How Does Adiabatic Quantum Computation Fit into Quantum Automata Theory?
Tomoyuki Yamakami
TL;DR
This work introduces adiabatic evolutionary quantum systems (AEQS) as a bridge between adiabatic quantum computation and quantum automata theory, incorporating constant-memory (finite automata) models to generate the Hamiltonians governing adiabatic evolution. By allowing nonuniform, resource-bounded Hamiltonian construction via quantum quasi-automata (1qqaf/1moqqaf/2qqaf families), the paper demonstrates how a broad class of decision problems can be solved with controlled system size, spectral gaps, and energies, and it shows concrete simulations for 1moqfa, garbage-tape 1qfa, unambiguous pushdown automata, and polynomial-size 2qfa languages.
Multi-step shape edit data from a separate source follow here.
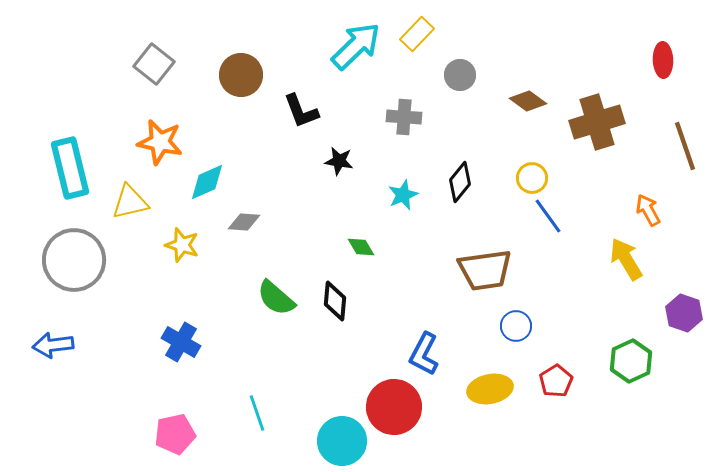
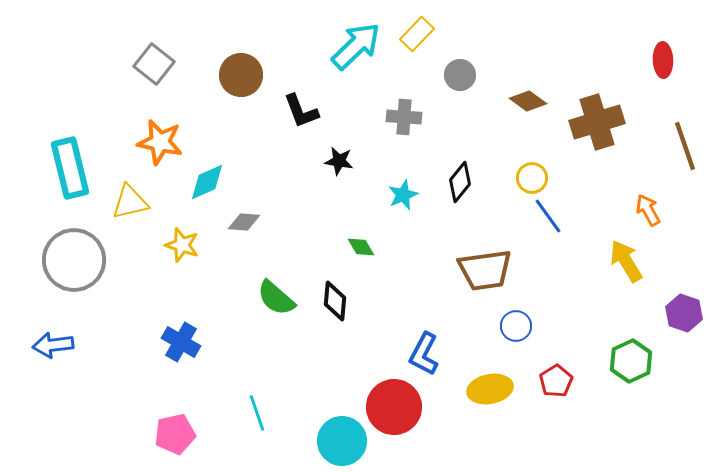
yellow arrow at (626, 259): moved 2 px down
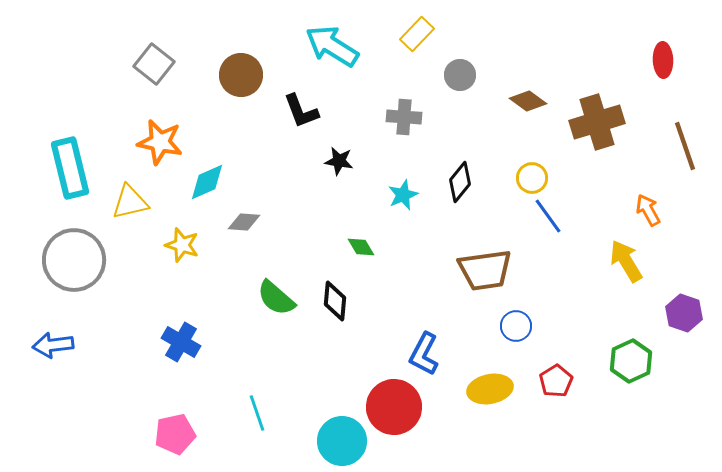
cyan arrow at (356, 46): moved 24 px left; rotated 104 degrees counterclockwise
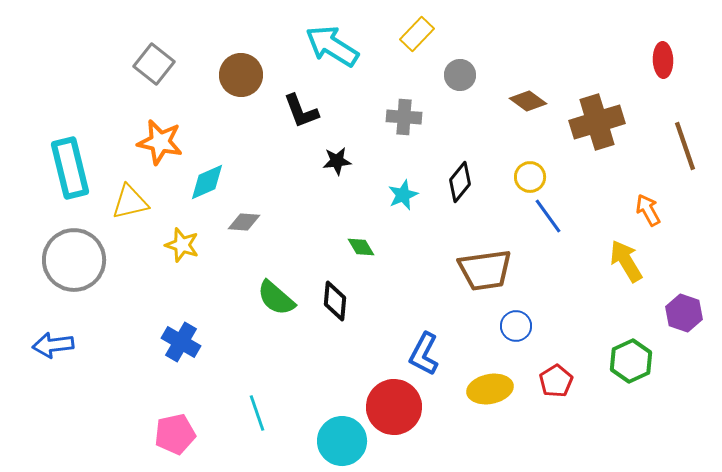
black star at (339, 161): moved 2 px left; rotated 16 degrees counterclockwise
yellow circle at (532, 178): moved 2 px left, 1 px up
It develops a formal framework for conditional AEQSs AEQS(F), analyzes closure properties, and connects AEQS classes to existing complexity classes (e.g., ptime-BQL/poly), while outlining future research directions in uniformity, optimal condition sets, and broader machine-model integrations. The results provide a structured, automata-theoretic lens on adiabatic quantum computing, enabling principled resource-bounded realizations of quantum computations with potential practical impact on near-term devices and theoretical insights into quantum computational models. All mathematical constructs are given with explicit Hamiltonians, spectral gaps, and ground-state proximity criteria to support rigorous classification of languages under AEQS-based complexity.
Abstract
Quantum computation has emerged as a powerful computational medium of our time, having demonstrated the remarkable efficiency in factoring a positive integer and searching databases faster than any currently known classical computing algorithm. Adiabatic evolution of quantum systems have been studied as a potential means that physically realizes quantum computation. Up to now, all the research on adiabatic quantum systems has dealt with polynomial time-bounded computation and little attention has been paid to, for instance, adiabatic quantum systems consuming only constant memory space. Such quantum systems can be modeled in a form similar to quantum finite automata. This exposition dares to ask a bold question of how to make adiabatic quantum computation fit into the rapidly progressing framework of quantum automata theory. As our answer to this eminent but profound question, we first lay out a fundamental platform to carry out adiabatic evolutionary quantum systems (AEQSs) with limited computational resources (in size, energy, spectral gap, etc.) and then establish how to construct such AEQSs by operating suitable families of quantum finite automata. We further explore fundamental structural properties of decision problems (as well as promise problems) solved quickly by the appropriately constructed AEQSs.